- Leader: Basile Citré
- Founder: Nidoïsh Naisseline
- Founded: 1981; 45 years ago
- Split from: Party of Kanak Liberation
- Headquarters: Nouméa and Maré
- Ideology: Separatism Melanesian socialism Democratic socialism
- Political position: Left-wing
- Colours: Yellow
- Seats in the National Assembly: 0 / 2 (0%)
- Seats in the Senate: 0 / 2 (0%)
- Seats in the Congress: 1 / 54 (2%)
- Seats in the South Province: 0 / 40 (0%)
- Seats in the North Province: 0 / 22 (0%)
- Seats in the Loyalty Islands Province: 2 / 14 (14%)

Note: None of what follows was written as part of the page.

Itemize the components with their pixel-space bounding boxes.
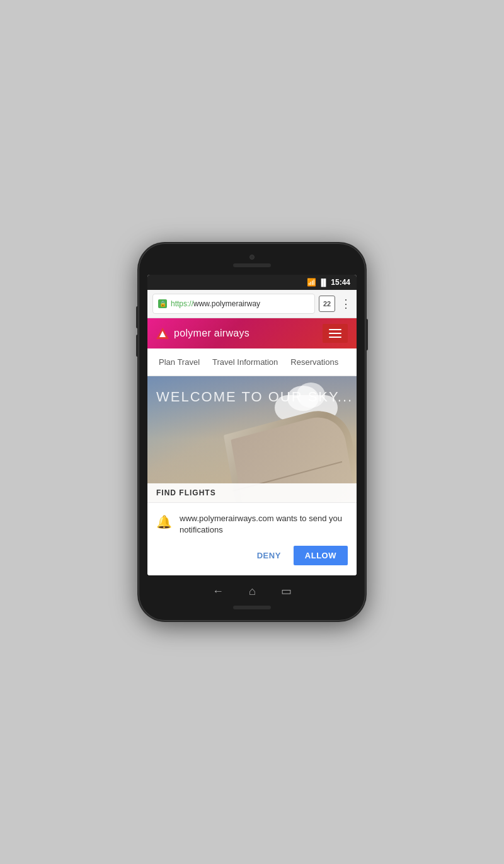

= Kanak Socialist Liberation =

The Kanak Socialist Liberation (Libération Kanak Socialiste, LKS) is a Kanak pro-independence and socialist political party in New Caledonia.

==History==
The LKS was founded by a split in the Party of Kanak Liberation (Palika) in 1981. The most radical members of Palika, which had been the base of the party since its creation, walked out criticizing the Palika's increasing moderation and increasing links with the metropolitan French Socialist Party (PS). Led by Nidoïsh Naisseline, a Marxist, it also refused to support Rock Pidjot of the Caledonian Union in the 1981 elections. However, the LKS gradually became more moderate and did not participate in the FLNKS-led electoral boycotts in the 1980s. In the 1990s, the party even started co-operating with the anti-independence Rally for Caledonia in the Republic (RPCR) in the Loyalty Islands. Thanks to this alliance, Nidoïsh Naisseline was president of the islands between 1995 and 1999. During this time, the LKS adopted a platform in favour of independence-association and started early negotiations with the loyalists while the FLNKS refused talks until a mining dispute in the North had been settled. The alliance with the RPCR ended in 2004, but the LKS has remained close to anti-independence parties, notably Future Together. In fact, Christiane Gambey, a member of Future Together, is also a member of the LKS.

==Platform==
The LKS supports the Nouméa Accord but wishes to renegotiate certain parts of it, such as replacing the collegial government (which is in practice a perpetual grand coalition between loyalists and nationalists) by a fixed government pulling its support from a fixed majority in Congress.

==Electoral results==
In the latest legislative elections of 12 May 2019, it won 1.39% of the popular vote, and 1 out of 54 seats in the Congress of New Caledonia. It has two seats in the Loyalty Islands.